Your relationship also sets the tone for the business. You can work together to create a great company culture, take learnings from past work experiences (both good and bad) to mould your business ethos and direction.

However, that’s not to say friends and family businesses are without disadvantages, and perhaps the most difficult aspect of entering into this type of business is creating and maintaining a level of professionalism.

It’s important to ensure that your business model and any legal agreements are created with the mindset that you are business partners, not friends and family.

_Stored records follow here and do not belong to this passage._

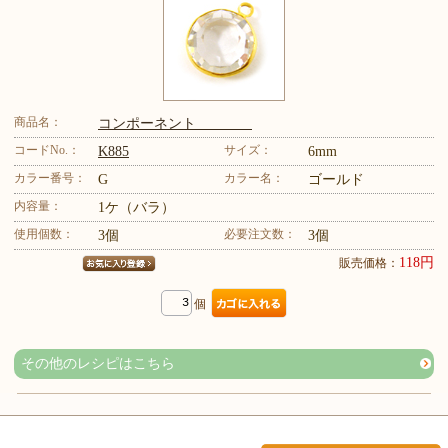
商品名：
コンポーネント
コードNo.：
サイズ：
K885
6mm
カラー番号：
カラー名：
G
ゴールド
内容量：
1ケ（バラ）
使用個数：
必要注文数：
3個
3個
118円
販売価格：
個
その他のレシピはこちら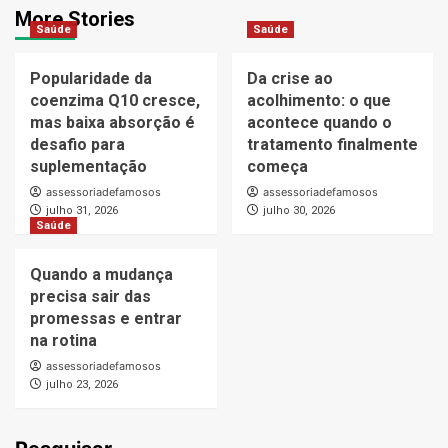
More Stories
Saúde
Saúde
Popularidade da
Da crise ao
coenzima Q10 cresce,
acolhimento: o que
mas baixa absorção é
acontece quando o
desafio para
tratamento finalmente
suplementação
começa
assessoriadefamosos
assessoriadefamosos
julho 31, 2026
julho 30, 2026
Saúde
Quando a mudança
precisa sair das
promessas e entrar
na rotina
assessoriadefamosos
julho 23, 2026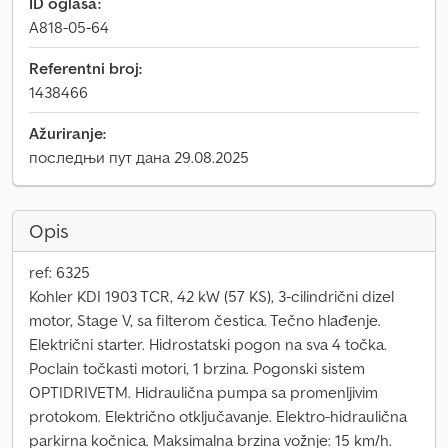
ID oglasa:
A818-05-64
Referentni broj:
1438466
Ažuriranje:
последњи пут дана 29.08.2025
Opis
ref: 6325
Kohler KDI 1903 TCR, 42 kW (57 KS), 3-cilindrični dizel
motor, Stage V, sa filterom čestica. Tečno hlađenje.
Električni starter. Hidrostatski pogon na sva 4 točka.
Poclain točkasti motori, 1 brzina. Pogonski sistem
OPTIDRIVETM. Hidraulična pumpa sa promenljivim
protokom. Električno otključavanje. Elektro-hidraulična
parkirna kočnica. Maksimalna brzina vožnje: 15 km/h.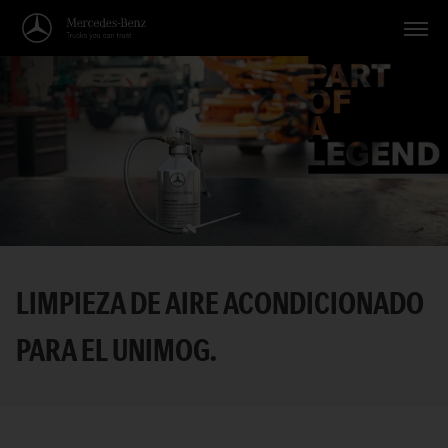
Vehículos
Aplicaciones
Temas
Servicio
Búsqueda
LIMPIEZA DE AIRE ACONDICIONADO
Español
PARA EL UNIMOG.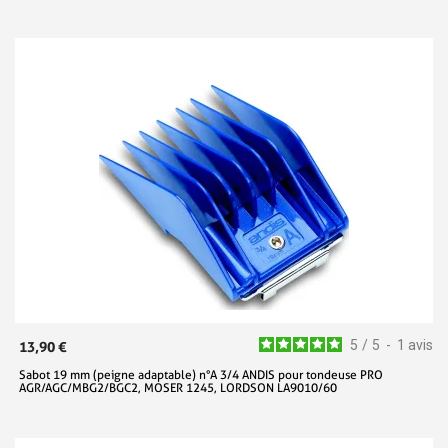
5
/
5
-
1
avis
13,90 €
Sabot 19 mm (peigne adaptable) n°A 3/4 ANDIS pour tondeuse PRO
AGR/AGC/MBG2/BGC2, MOSER 1245, LORDSON LA9010/60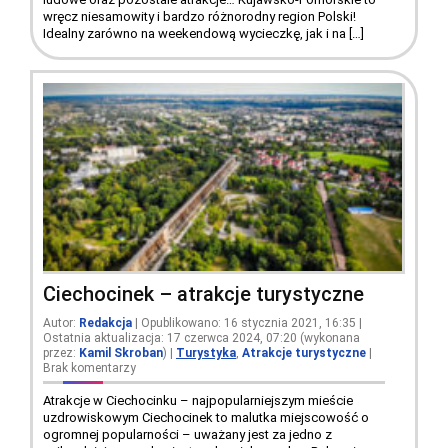
wręcz niesamowity i bardzo różnorodny region Polski!
Idealny zarówno na weekendową wycieczkę, jak i na […]
Ciechocinek – atrakcje turystyczne
Autor:
Redakcja
| Opublikowano: 16 stycznia 2021, 16:35 |
Ostatnia aktualizacja: 17 czerwca 2024, 07:20 (wykonana
przez:
Kamil Skroban
)
|
Turystyka
,
Atrakcje turystyczne
|
Brak komentarzy
Atrakcje w Ciechocinku – najpopularniejszym mieście
uzdrowiskowym Ciechocinek to malutka miejscowość o
ogromnej popularności – uważany jest za jedno z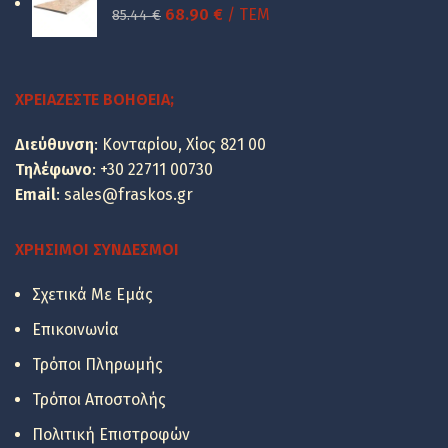
49.48 €.
είναι:
Original
Η
68.90
€
/ ΤΕΜ
85.44
€
39.90 €.
price
τρέχουσα
was:
τιμή
85.44 €.
είναι:
ΧΡΕΙΆΖΕΣΤΕ ΒΟΉΘΕΙΑ;
68.90 €.
Διεύθυνση
: Κονταρίου, Χίος 821 00
Τηλέφωνο
:
+30 22711 00730
Email
:
sales@fraskos.gr
ΧΡΉΣΙΜΟΙ ΣΎΝΔΕΣΜΟΙ
Σχετικά Με Εμάς
Επικοινωνία
Τρόποι Πληρωμής
Τρόποι Αποστολής
Πολιτική Επιστροφών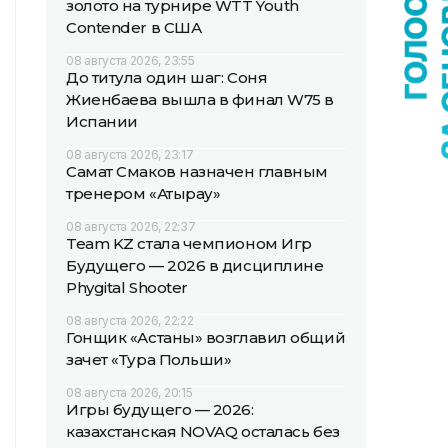
золото на турнире WTT Youth
Contender в США
08 августа 2026, 23:55
До титула один шаг: Соня
Жиенбаева вышла в финал W75 в
Испании
08 августа 2026, 23:17
Самат Смаков назначен главным
тренером «Атырау»
08 августа 2026, 22:37
Team KZ стала чемпионом Игр
Будущего — 2026 в дисциплине
Phygital Shooter
08 августа 2026, 22:22
Гонщик «Астаны» возглавил общий
зачет «Тура Польши»
08 августа 2026, 20:15
Игры будущего — 2026:
казахстанская NOVAQ осталась без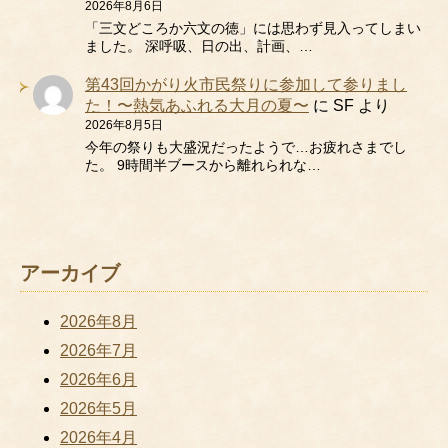
2026年8月6日
「三文どころか六文の徳」には思わず見入ってしまい
ました。 深呼吸、日の出、計画、…
第43回かがり火市民祭りに参加して参りまし
た！〜熱気あふれる大月の夏〜
に
SF
より
2026年8月5日
今年の祭りも大盛況だったようで…お疲れさまでし
た。 9時間半ブースから離れられな…
アーカイブ
2026年8月
2026年7月
2026年6月
2026年5月
2026年4月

If that means assigning one person the position of CEO and the other COO due to each other’s individual strengths, so be it. Any notion of hierarchy needs to be disregarded and instead the best interests of the business need to be at the core of every decision.

Whilst taking direction from a friends and family member may be difficult, sometimes this is necessary to progress and grow the company.

If all goes well the company will grow and extra employees will inevitably be hired, but what about the period before that?

No matter how talented and experienced you both are, there are bound to be skills gaps that need to be filled in order for the business to get past the first few month’s hurdles.

Additionally, when you start a new job you are typically given a coach or mentor. Not the case when it’s your own business; you’re on your own. The lack of both these things can lead to high-levels of stress, potential failure and broken relationships.

To fill any skills gaps without committing to the cost of a full-time employee, business owners should seek expert advice outside their organisation.

Whether it’s speaking to another friend, an old colleague, or using one of the many “gig-economy” platforms to find people with the expertise you need, there are ways to overcome this barrier without parting with huge amounts of money or, importantly, risking relationships.

Similarly, speaking to an external mentor about your business needs can help resolve barriers to growth.

Whilst it may have been difficult to find these people in the past unless you had a huge social network, that is no longer the case.

All business owners needs to do is look online to find someone, perhaps even in a different country, who can help navigate and identify problems as well as be a sounding board for potential business ideas.

So, if you’re about to take the plunge with your friend or family member, go for it, but remember that you can and should seek external advice to success.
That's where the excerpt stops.